=== Begin Enclosure ===

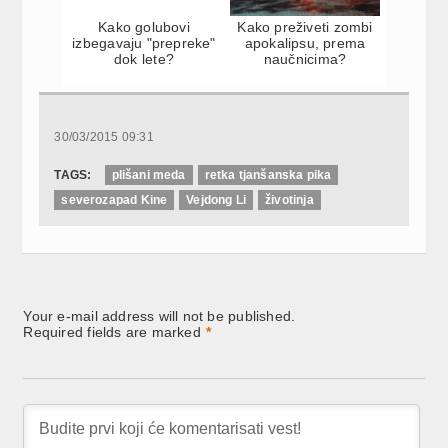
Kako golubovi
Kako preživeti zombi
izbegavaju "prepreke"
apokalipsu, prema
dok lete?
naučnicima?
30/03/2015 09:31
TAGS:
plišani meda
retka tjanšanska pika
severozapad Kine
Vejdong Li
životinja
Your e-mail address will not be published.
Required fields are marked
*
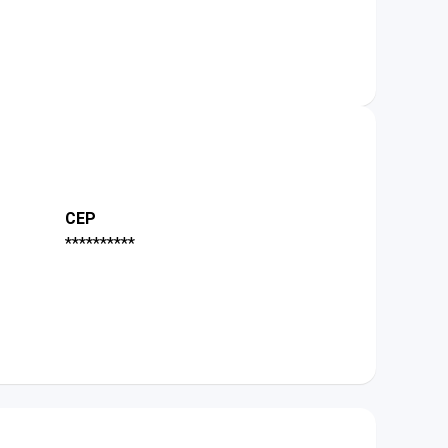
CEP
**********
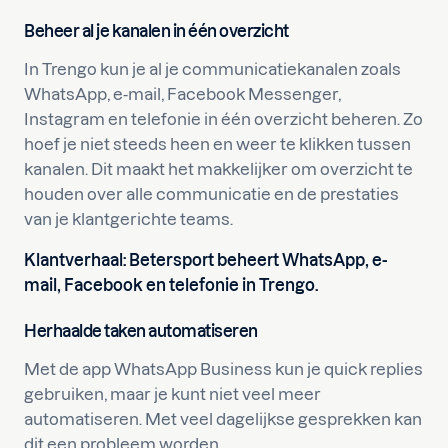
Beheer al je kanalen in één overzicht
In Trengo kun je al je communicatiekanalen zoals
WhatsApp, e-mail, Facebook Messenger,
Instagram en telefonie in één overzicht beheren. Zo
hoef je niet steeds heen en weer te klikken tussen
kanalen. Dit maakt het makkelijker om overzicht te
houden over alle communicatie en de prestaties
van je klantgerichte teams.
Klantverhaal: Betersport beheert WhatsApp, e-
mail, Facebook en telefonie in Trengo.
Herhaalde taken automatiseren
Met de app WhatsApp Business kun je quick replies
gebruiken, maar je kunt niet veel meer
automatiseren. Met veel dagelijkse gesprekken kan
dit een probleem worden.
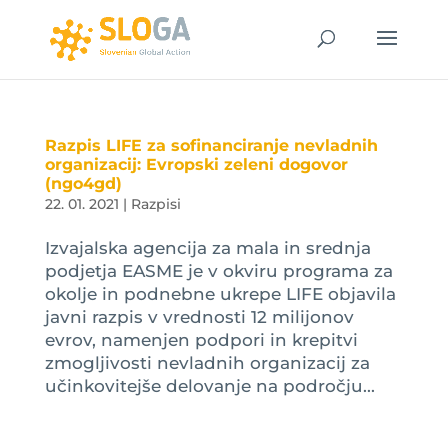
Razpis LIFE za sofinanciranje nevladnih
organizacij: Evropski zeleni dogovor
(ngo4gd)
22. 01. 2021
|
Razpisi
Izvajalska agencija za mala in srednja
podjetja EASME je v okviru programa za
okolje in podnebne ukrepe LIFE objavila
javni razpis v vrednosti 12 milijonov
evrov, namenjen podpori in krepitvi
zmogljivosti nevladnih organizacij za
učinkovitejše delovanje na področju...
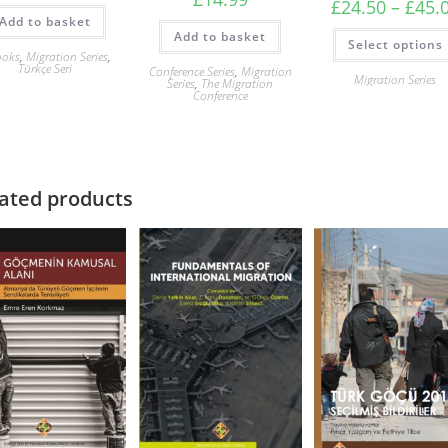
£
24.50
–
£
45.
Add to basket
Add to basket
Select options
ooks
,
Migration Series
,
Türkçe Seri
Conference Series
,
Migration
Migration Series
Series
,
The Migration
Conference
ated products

=== End Enclosure ===

__What you will do__.
Before duplicating the entries above, strip out the pictures and keep the rest exact.

__Worked solution__.
Kako golubovi
Kako preživeti zombi
izbegavaju "prepreke"
apokalipsu, prema
dok lete?
naučnicima?
30/03/2015 09:31
TAGS:
plišani meda
retka tjanšanska pika
severozapad Kine
Vejdong Li
životinja
Your e-mail address will not be published.
Required fields are marked
*
CEP
**********
Beheer al je kanalen in één overzicht
In Trengo kun je al je communicatiekanalen zoals
WhatsApp, e-mail, Facebook Messenger,
Instagram en telefonie in één overzicht beheren. Zo
hoef je niet steeds heen en weer te klikken tussen
kanalen. Dit maakt het makkelijker om overzicht te
houden over alle communicatie en de prestaties
van je klantgerichte teams.
Klantverhaal: Betersport beheert WhatsApp, e-
mail, Facebook en telefonie in Trengo.
Herhaalde taken automatiseren
Met de app WhatsApp Business kun je quick replies
gebruiken, maar je kunt niet veel meer
automatiseren. Met veel dagelijkse gesprekken kan
dit een probleem worden.
Razpis LIFE za sofinanciranje nevladnih
organizacij: Evropski zeleni dogovor
(ngo4gd)
22. 01. 2021
|
Razpisi
Izvajalska agencija za mala in srednja
podjetja EASME je v okviru programa za
okolje in podnebne ukrepe LIFE objavila
javni razpis v vrednosti 12 milijonov
evrov, namenjen podpori in krepitvi
zmogljivosti nevladnih organizacij za
učinkovitejše delovanje na področju...
£
24.50
–
£
45.
Add to basket
Add to basket
Select options
ooks
,
Migration Series
,
Türkçe Seri
Conference Series
,
Migration
Migration Series
Series
,
The Migration
Conference
ated products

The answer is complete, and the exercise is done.